Their journey was, thus, prolonged by several weeks, as they searched for the boy's relatives in the hope to find him a new home. That task proved more difficult than any of them had imagined, especially as the child proved to be not only traumatized by the massacre he had witnessed, as Diego had first thought, but deaf and mute as well. Their search lasted almost four weeks and, in all that time, the caballero and the young boy developed an increasing affinity for each other.

In order to communicate with him, Señor Mateo came up with the idea of using sign language and started teaching both him and Diego the signs he knew. Nando also tried to pay attention but was not as fast as his young master in remembering all the signs.

About three weeks after their search for the boy's relatives had started, as he proved unable to remember either his name or his life before the battle, and no relative or family willing to take him in was found, Diego decided to give him a new name and take him to Los Angeles, hoping his father would agree to raise the child in the De la Vega household.

After a night of running through a wide range of possible first names for him, he woke up in the morning to find the boy sharing an apple with his horse while petting the animal and he suddenly had a name for him. The fact that it was also the second name of one of his grandfathers was just one more argument to choose it. The young boy seemed to like it when Diego looked at him and spoke it for the first time, indicating through signs that it was the name he wanted to give him and that it meant 'lover of horses'. So, from that day on, the young orphan boy went by the name 'Felipe'.

ZZZ

Having been impossible for Diego to send word to Don Alejandro about the child before returning home, already two months later than originally planned, the old don had quite the puzzled look on his face at seeing his charge. His son dismounted, then helped his ward do the same.
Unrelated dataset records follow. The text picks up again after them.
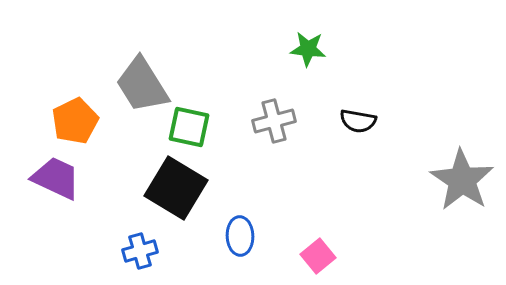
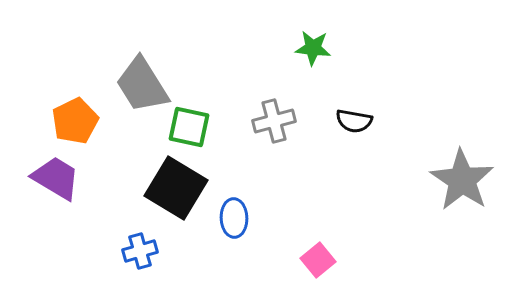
green star: moved 5 px right, 1 px up
black semicircle: moved 4 px left
purple trapezoid: rotated 6 degrees clockwise
blue ellipse: moved 6 px left, 18 px up
pink square: moved 4 px down
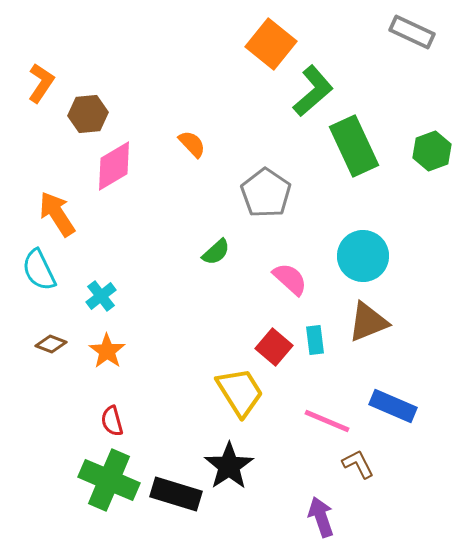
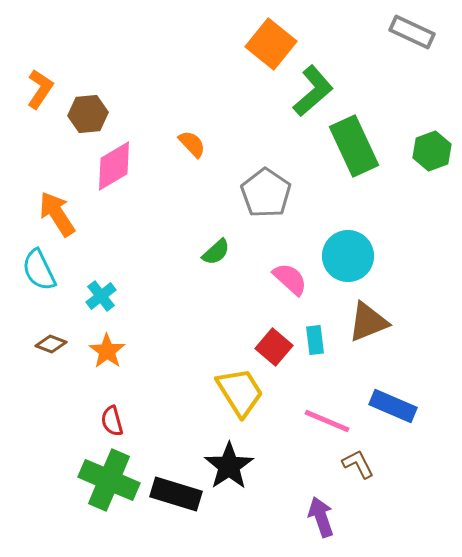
orange L-shape: moved 1 px left, 6 px down
cyan circle: moved 15 px left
"This is Felipe, Father." He uttered as he introduced the boy. "We found him on a battlefield. He can't hear or speak, is an orphan, and, as far as we were able to find out, has no living relatives. I was hoping we could be his family from now on."

The don looked at him with a mixture of pride and astonishment, then squatted and extended his hand to the young boy, who first glanced at Diego to check if it was alright to extend his own hand in response.

Just like his son, Don Alejandro didn't have the heart to turn his back on such a small child who no longer had anyone in the world to care for him. Thus, after shaking Felipe's hand, he stood up to embrace Diego, mentioning how much he had missed him, and that, of course, the boy could stay. Then, he invited all of them, both their companions included, to have dinner inside, so that they could exchange news.

The older don was saddened to hear about his cousin's death, reminisced about his school years, and changed the subject as soon as he felt tears forming in his eyes at remembering Alfonso and Don Nicolas. Then, since there was, once more, a child in the house, he asked the cook to bake him a pie and used it to gain Felipe's affections while Diego went to visit the Escalantes.